Input:
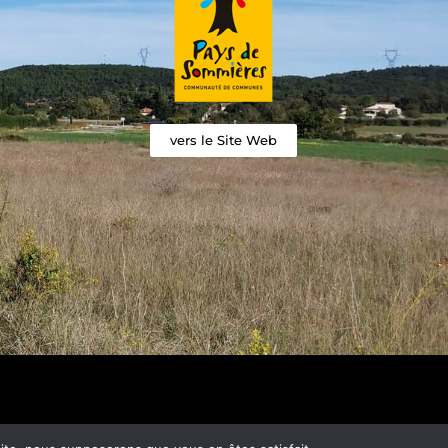
vers le Site Web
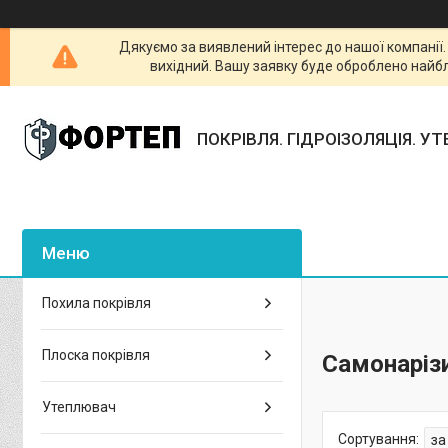
Дякуємо за виявлений інтерес до нашої компанії
вихідний. Вашу заявку буде оброблено найб
ПОКРІВЛЯ. ГІДРОІЗОЛЯЦІЯ. У
Похила покрівля
Плоска покрівля
Самонаріз
Утеплювач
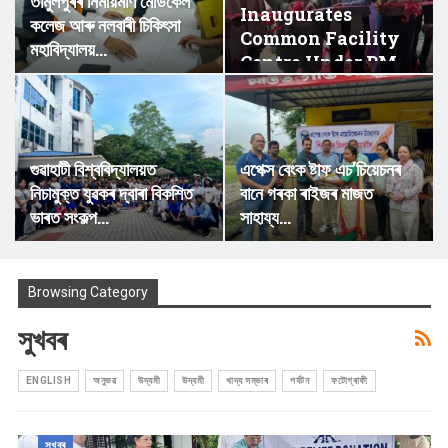
তামুলপুৰৰ নিৰ্মীয়মাণ মেডিকেল
Inaugurates
কলেজ আৰু নলবাৰী চিকিৎসা
Common Facility
মহাবিদ্যালয়…
Centre Under PM-
DevINE Scheme
At…
গুৱাহাটী বিশ্ববিদ্যালয়ত
​এপেক্স বেংক ষ্টাফ এচ’চিয়েচনৰ
নিচামুক্ত যুৱকৰ দ্বাৰা বিকশিত
বানে গৰকা ৰাইজৰ মাজত
ভাৰত সংকল্প…
সাহায্য…
Browsing Category
সুখবৰ
ENGLISH
অনুভৱ
উদ্যমী
উদ্যমী
খাদ্য সম্ভাৰ
পৰ্যটন
ফটোগ্ৰাফী
সুখবৰ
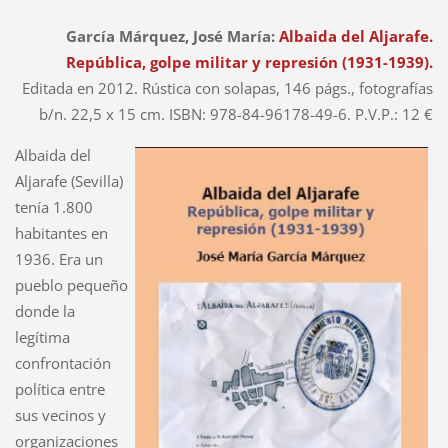
García Márquez, José María:
Albaida del Aljarafe.
República, golpe militar y represión (1931-1939).
Editada en 2012. Rústica con solapas,
146 págs., fotografías
b/n.
22,5 x 15 cm.
ISBN: 978-84-96178-49-6. P.V.P.: 12 €
Albaida del
Aljarafe (Sevilla)
tenía 1.800
habitantes en
1936. Era un
pueblo pequeño
donde la
legítima
confrontación
política entre
sus vecinos y
organizaciones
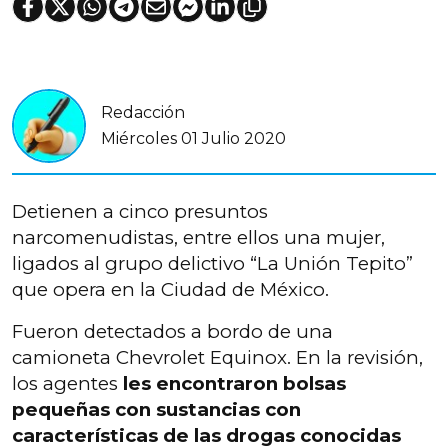
Redacción
Miércoles 01 Julio 2020
Detienen a cinco presuntos
narcomenudistas, entre ellos una mujer,
ligados al grupo delictivo “La Unión Tepito”
que opera en la Ciudad de México.
Fueron detectados a bordo de una
camioneta Chevrolet Equinox. En la revisión,
los agentes
les encontraron bolsas
pequeñas con sustancias con
características de las drogas conocidas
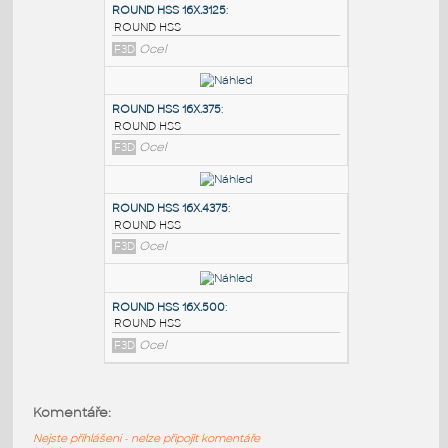
PODOBNÉ BLOKY
:
ROUND HSS 16X.3125
:
ROUND HSS
F3D
Ocel
ROUND HSS 16X.375
:
ROUND HSS
F3D
Ocel
ROUND HSS 16X.4375
:
Komentáře:
ROUND HSS
Nejste přihlášeni - nelze připojit komentáře
F3D
Ocel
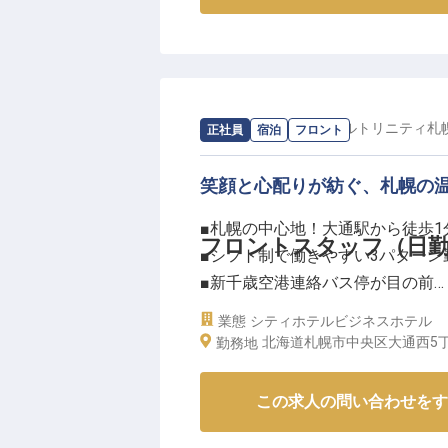
求人情報：
ホテルリソルトリニティ札
正社員
宿泊
フロント
笑顔と心配りが紡ぐ、札幌の
■札幌の中心地！大通駅から徒歩1
フロントスタッフ（日
■シフト制で働きやすい3パターン
■新千歳空港連絡バス停が目の前
■グループホテル宿泊割引あり
業態
シティホテル
ビジネスホテル
北海道札幌市中央区大通西5丁
勤務地
ーー【札幌の中心で"おもてなし"
北海道の玄関口・札幌の中心地に
この求人の問い合わせをす
徒歩1分という抜群のロケーショ
ロントスタッフとして、チェック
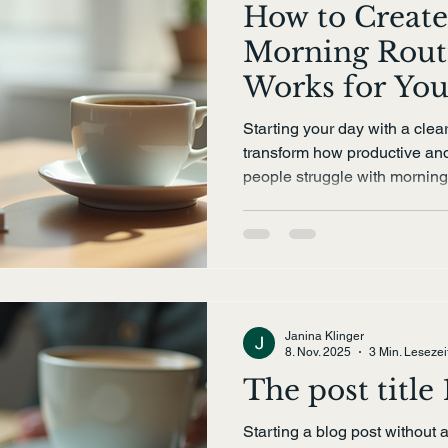
How to Create
Morning Rout
Works for Yo
Starting your day with a clea
transform how productive an
people struggle with morning
overwhelmed before the day 
designed morning routine hel
stress, and set a positive ton
This post will guide you thro
tailored to your lifestyle. You’
examples, and tips to make 
Janina Klinger
8. Nov. 2025
3 Min. Lesezei
The post title 
Starting a blog post without 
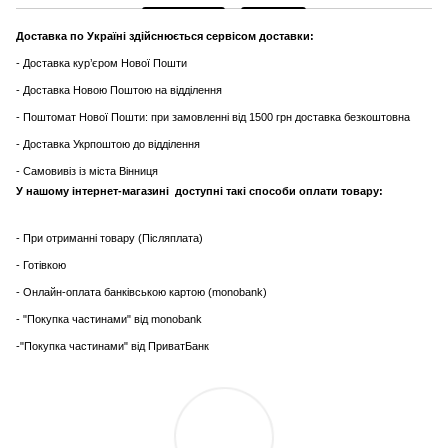
Доставка по Україні здійснюється сервісом доставки:
- Доставка кур’єром Нової Пошти
- Доставка Новою Поштою на відділення
- Поштомат Нової Пошти: при замовленні від 1500 грн доставка безкоштовна
- Доставка Укрпоштою до відділення
- Самовивіз із міста Вінниця
У нашому інтернет-магазині доступні такі способи оплати товару:
- При отриманні товару (Післяплата)
- Готівкою
- Онлайн-оплата банківською картою (monobank)
- "Покупка частинами" від monobank
-"Покупка частинами" від ПриватБанк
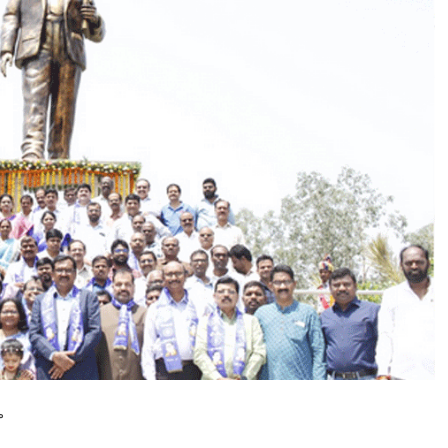
చూ
పి
న
మా
ర్గా
న్ని
అ
ను
స
రిం
చా
ల్సిం
దే
:
డా
.
క
త్తి
ప
ద్మా
రా
వు
ా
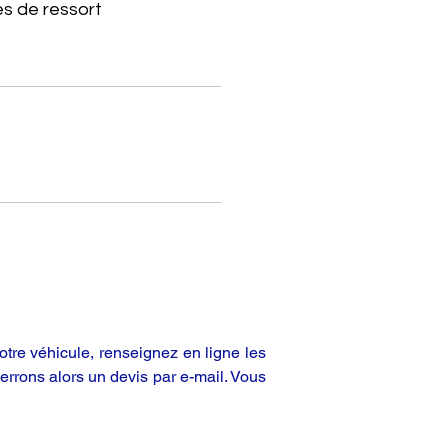
s de ressort
tre véhicule, renseignez en ligne les
rrons alors un devis par e-mail. Vous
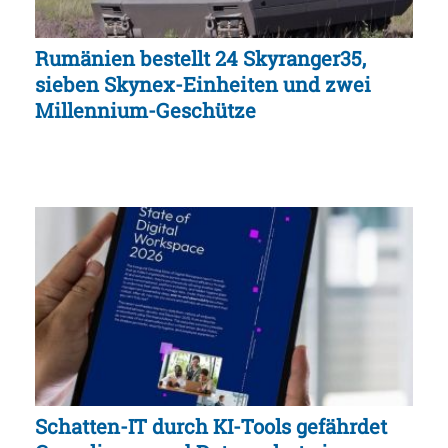
Rumänien bestellt 24 Skyranger35,
sieben Skynex-Einheiten und zwei
Millennium-Geschütze
Schatten-IT durch KI-Tools gefährdet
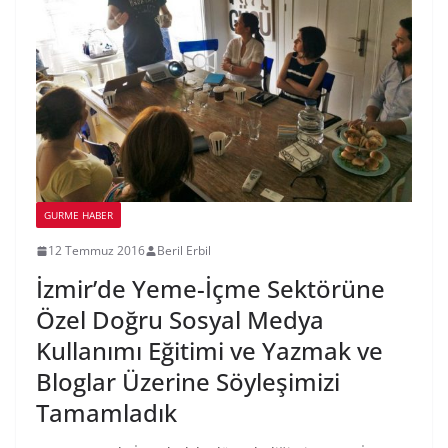
GURME HABER
12 Temmuz 2016
Beril Erbil
İzmir’de Yeme-İçme Sektörüne
Özel Doğru Sosyal Medya
Kullanımı Eğitimi ve Yazmak ve
Bloglar Üzerine Söyleşimizi
Tamamladık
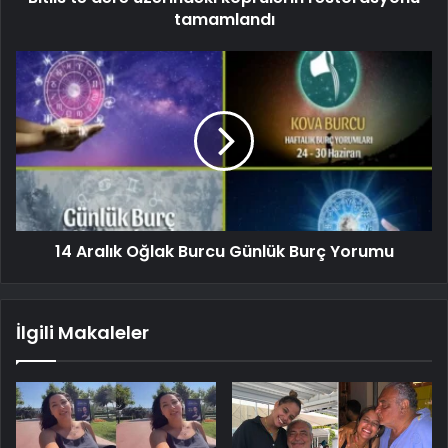
tamamlandı
14 Aralık Oğlak Burcu Günlük Burç Yorumu
İlgili Makaleler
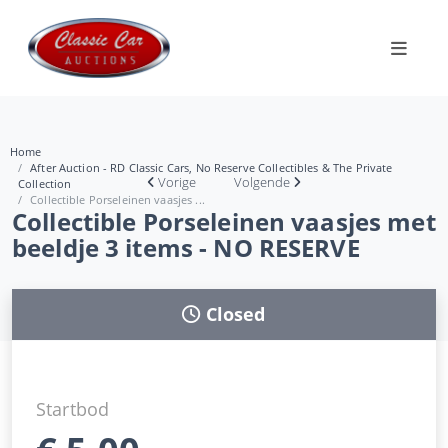
Home
After Auction - RD Classic Cars, No Reserve Collectibles & The Private
Vorige
Volgende
Collection
Collectible Porseleinen vaasjes ...
Collectible Porseleinen vaasjes met
beeldje 3 items - NO RESERVE
Closed
Startbod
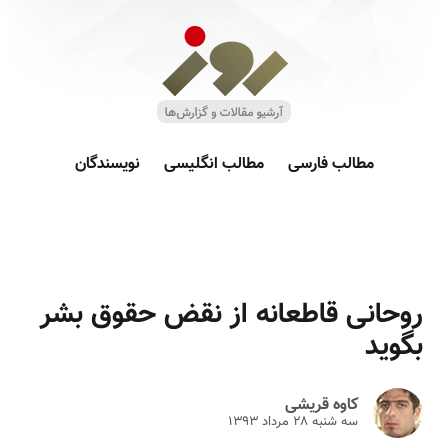
مطالب فارسی
مطالب انگلیسی
نویسندگان
روحانی قاطعانه از نقض حقوق بشر
بگوید
کاوه قریشی
سه شنبه ۲۸ مرداد ۱۳۹۳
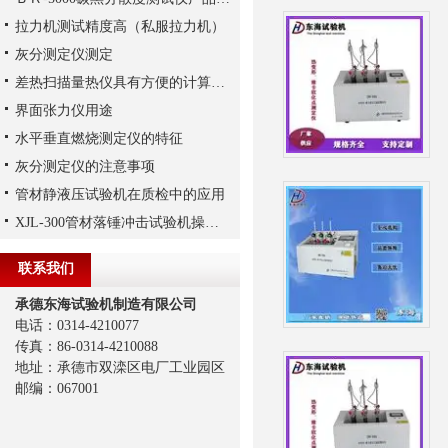
拉力机测试精度高（私服拉力机）
灰分测定仪测定
差热扫描量热仪具有方便的计算机数据处理系统
界面张力仪用途
水平垂直燃烧测定仪的特征
灰分测定仪的注意事项
管材静液压试验机在质检中的应用
XJL-300管材落锤冲击试验机操作方法
联系我们
承德东海试验机制造有限公司
电话：0314-4210077
传真：86-0314-4210088
地址：承德市双滦区电厂工业园区
邮编：067001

Exercise:
What the response needs is every entry, repeated exactly, and none of the pictures.

Response area:
vers le Site Web
Дякуємо за виявлений інтерес до нашої компанії
вихідний. Вашу заявку буде оброблено найб
ПОКРІВЛЯ. ГІДРОІЗОЛЯЦІЯ. У
Похила покрівля
Плоска покрівля
Самонаріз
Утеплювач
তামুলপুৰৰ নিৰ্মীয়মাণ মেডিকেল
Inaugurates
কলেজ আৰু নলবাৰী চিকিৎসা
Common Facility
মহাবিদ্যালয়…
Centre Under PM-
DevINE Scheme
At…
গুৱাহাটী বিশ্ববিদ্যালয়ত
​এপেক্স বেংক ষ্টাফ এচ’চিয়েচনৰ
নিচামুক্ত যুৱকৰ দ্বাৰা বিকশিত
বানে গৰকা ৰাইজৰ মাজত
ভাৰত সংকল্প…
সাহায্য…
Browsing Category
সুখবৰ
ENGLISH
অনুভৱ
উদ্যমী
উদ্যমী
খাদ্য সম্ভাৰ
পৰ্যটন
ফটোগ্ৰাফী
সুখবৰ
García Márquez, José María:
Albaida del Aljarafe.
República, golpe militar y represión (1931-1939).
Editada en 2012. Rústica con solapas,
146 págs., fotografías
b/n.
22,5 x 15 cm.
ISBN: 978-84-96178-49-6. P.V.P.: 12 €
Albaida del
Aljarafe (Sevilla)
tenía 1.800
habitantes en
1936. Era un
pueblo pequeño
donde la
legítima
confrontación
política entre
sus vecinos y
organizaciones
Redacción
Miércoles 01 Julio 2020
Detienen a cinco presuntos
narcomenudistas, entre ellos una mujer,
ligados al grupo delictivo “La Unión Tepito”
que opera en la Ciudad de México.
Fueron detectados a bordo de una
camioneta Chevrolet Equinox. En la revisión,
los agentes
les encontraron bolsas
pequeñas con sustancias con
características de las drogas conocidas
PODOBNÉ BLOKY
:
ROUND HSS 16X.3125
:
ROUND HSS
F3D
Ocel
ROUND HSS 16X.375
:
ROUND HSS
F3D
Ocel
ROUND HSS 16X.4375
:
Komentáře:
ROUND HSS
Nejste přihlášeni - nelze připojit komentáře
F3D
Ocel
求人情報：
ホテルリソルトリニティ札
正社員
宿泊
フロント
笑顔と心配りが紡ぐ、札幌の
■札幌の中心地！大通駅から徒歩1
フロントスタッフ（日
■シフト制で働きやすい3パターン
■新千歳空港連絡バス停が目の前
■グループホテル宿泊割引あり
業態
シティホテル
ビジネスホテル
北海道札幌市中央区大通西5丁
勤務地
ーー【札幌の中心で"おもてなし"
北海道の玄関口・札幌の中心地に
この求人の問い合わせをす
徒歩1分という抜群のロケーショ
ロントスタッフとして、チェック
How to Create
Morning Rout
Works for Yo
Starting your day with a clea
transform how productive an
people struggle with morning
overwhelmed before the day 
designed morning routine hel
stress, and set a positive ton
This post will guide you thro
tailored to your lifestyle. You’
examples, and tips to make 
Janina Klinger
8. Nov. 2025
3 Min. Lesezei
The post title 
Starting a blog post without 
Доставка по Україні здійснюється сервісом доставки:
- Доставка кур’єром Нової Пошти
- Доставка Новою Поштою на відділення
- Поштомат Нової Пошти: при замовленні від 1500 грн доставка безкоштовна
- Доставка Укрпоштою до відділення
- Самовивіз із міста Вінниця
У нашому інтернет-магазині доступні такі способи оплати товару:
- При отриманні товару (Післяплата)
- Готівкою
- Онлайн-оплата банківською картою (monobank)
- "Покупка частинами" від monobank
-"Покупка частинами" від ПриватБанк
చూ
పి
న
మా
ర్గా
న్ని
అ
ను
స
రిం
చా
ల్సిం
దే
:
డా
.
క
త్తి
ప
ద్మా
రా
వు
ా
s de ressort
tre véhicule, renseignez en ligne les
rrons alors un devis par e-mail. Vous
Rumänien bestellt 24 Skyranger35,
sieben Skynex-Einheiten und zwei
Millennium-Geschütze
Schatten-IT durch KI-Tools gefährdet
GURME HABER
12 Temmuz 2016
Beril Erbil
İzmir’de Yeme-İçme Sektörüne
Özel Doğru Sosyal Medya
Kullanımı Eğitimi ve Yazmak ve
Bloglar Üzerine Söyleşimizi
Tamamladık
tamamlandı
14 Aralık Oğlak Burcu Günlük Burç Yorumu
İlgili Makaleler
Home
After Auction - RD Classic Cars, No Reserve Collectibles & The Private
Vorige
Volgende
Collection
Collectible Porseleinen vaasjes ...
Collectible Porseleinen vaasjes met
beeldje 3 items - NO RESERVE
Closed
Startbod
مطالب فارسی
مطالب انگلیسی
نویسندگان
روحانی قاطعانه از نقض حقوق بشر
بگوید
کاوه قریشی
سه شنبه ۲۸ مرداد ۱۳۹۳
拉力机测试精度高（私服拉力机）
灰分测定仪测定
差热扫描量热仪具有方便的计算机数据处理系统
界面张力仪用途
水平垂直燃烧测定仪的特征
灰分测定仪的注意事项
管材静液压试验机在质检中的应用
XJL-300管材落锤冲击试验机操作方法
联系我们
承德东海试验机制造有限公司
电话：0314-4210077
传真：86-0314-4210088
地址：承德市双滦区电厂工业园区
邮编：067001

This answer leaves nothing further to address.